Dietary fats include all fats and oils naturally found in animal and plant foods, as well as those used in cooking or added to processed foods. Fats play many important roles in your body, including providing a source of energy, protecting organs, keeping the body warm, producing hormones, and helping with the absorption of nutrients.
The Difference Between Saturated and Unsaturated Fats
Many people mistakenly believe that eating foods high in fat is unhealthy for them and that it will lead to weight gain. The truth is, not all fats are created equal. Ideally, anywhere from 20 to 35 percent of your daily calorie intake should come from fat. The key is to choose the right type of fat, replacing the less healthy saturated fats with healthier unsaturated fats:
Saturated fats are mainly found in animal-based foods such as beef, pork, chicken, and dairy products (milk, cream, butter, and cheese), as well as vegetable oils such as coconut and palm kernel oils. They are also found in fast foods and processed foods made with these ingredients such as cakes, cookies, and ice cream.
Saturated fat doesn’t offer much nutritional benefit and it raises “bad” cholesterol levels, which increases your risk of heart disease. Because of this, it’s best to limit your intake of saturated fat.
Unsaturated fats provide essential nutrients and they support heart health by reducing “bad” cholesterol and increasing “good” cholesterol. There are two types of unsaturated fat, and most foods contain a combination of them:
- Monounsaturated fats are healthy fats that are naturally found in many plant-based liquid oils such as olive oil, canola oil, and peanut oil. Other sources include avocadoes, peanut butter, nuts, and seeds.
- Polyunsaturated fats are healthy fats that include omega-3 and omega-6 essential fats, which your body cannot produce on its own and must be obtained from food. Omega-3 fats are found in oily fish such as salmon, mackerel, trout, and sardines. Other sources include walnuts, flaxseeds, and products that have omega-3 fats added to them, such as some milks and eggs. Omega-6 fats are found in plant-based oils such as safflower, sunflower, and corn oils. Nuts such as almonds and pecans, and seeds, such as sunflower and sesame seeds, are also good sources of omega-6 fats.
How to Opt for Unsaturated Alternatives
You don’t need to ban fat from your diet. Many foods high in fat can still be enjoyed while you are trying to lose weight, and dietary fat can provide numerous health benefits. What is most important is to focus on replacing less healthy saturated fats with healthier unsaturated fats. Here are some tips for how to do that:
Swap Your Protein Sources. If you’re used to including beef or pork as part of your main meal, switch it up for a serving of oily fish, such as salmon, trout, mackerel, or tuna. Fish is an excellent source of omega-3 polyunsaturated fat. It tastes delicious on top of a salad, made into fish tacos, or grilled and served alongside some freshly prepared vegetables.

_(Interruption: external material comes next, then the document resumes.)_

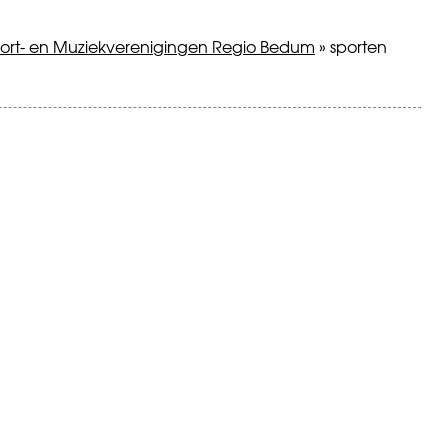
ort- en Muziekverenigingen Regio Bedum
»
sporten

Stock Up on Heart-Healthy Oils. There are many different oils available on the market today. Based on their cooking properties and health benefits, reach for extra virgin olive oil most often. Because of its high content of monounsaturated fats and some polyunsaturated fat, consumption of olive oil supports heart health. Other plant-based oils such as canola, peanut, safflower, and sunflower oils can be used in place of oils that are higher in saturated fats, such as coconut and palm oils.

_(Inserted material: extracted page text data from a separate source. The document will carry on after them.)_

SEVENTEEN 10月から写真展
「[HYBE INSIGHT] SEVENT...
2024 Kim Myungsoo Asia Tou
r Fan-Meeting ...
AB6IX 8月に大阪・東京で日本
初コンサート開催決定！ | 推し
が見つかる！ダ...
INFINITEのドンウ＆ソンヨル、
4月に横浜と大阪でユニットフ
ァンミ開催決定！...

Try a New Spread. If you’re a fan of spreading butter or cream cheese onto toast, swap these toppings for avocado or nut butters instead. If you’re at a restaurant and the breadbasket comes along with butter, ask for some olive oil and balsamic vinegar for dipping instead.
Replace Your Crunchy Toppings. If you tend to enjoy soups or salads with croutons sprinkled on top, try using raw or toasted seeds instead. Pumpkin and sunflower seeds for example, provide the same type of crunchy texture to your dish, but with the additional health benefits of unsaturated fats.

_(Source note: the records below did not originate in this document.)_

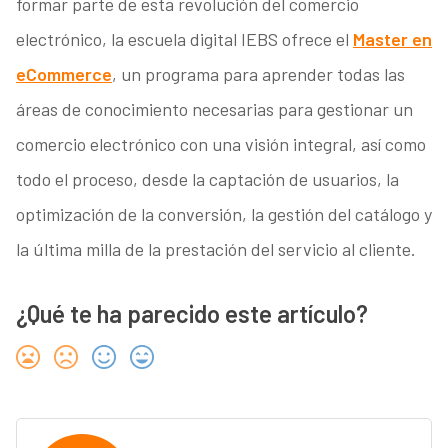
formar parte de esta revolución del comercio
electrónico, la escuela digital IEBS ofrece el
Master en
eCommerce
, un programa para aprender todas las
áreas de conocimiento necesarias para gestionar un
comercio electrónico con una visión integral, así como
todo el proceso, desde la captación de usuarios, la
optimización de la conversión, la gestión del catálogo y
la última milla de la prestación del servicio al cliente.
¿Qué te ha parecido este artículo?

Switch Up Your Snacks. If ice cream, cookies, or chips are your go-to snack choices, consider swapping them for a handful of nuts and seeds instead. You can make your own trail mix with a combination of walnuts, almonds or cashews, along with some sesame, pumpkin and flax seeds. If you want to sweeten the taste, you can toss some raisins or dried cranberries into this heart-healthy mix.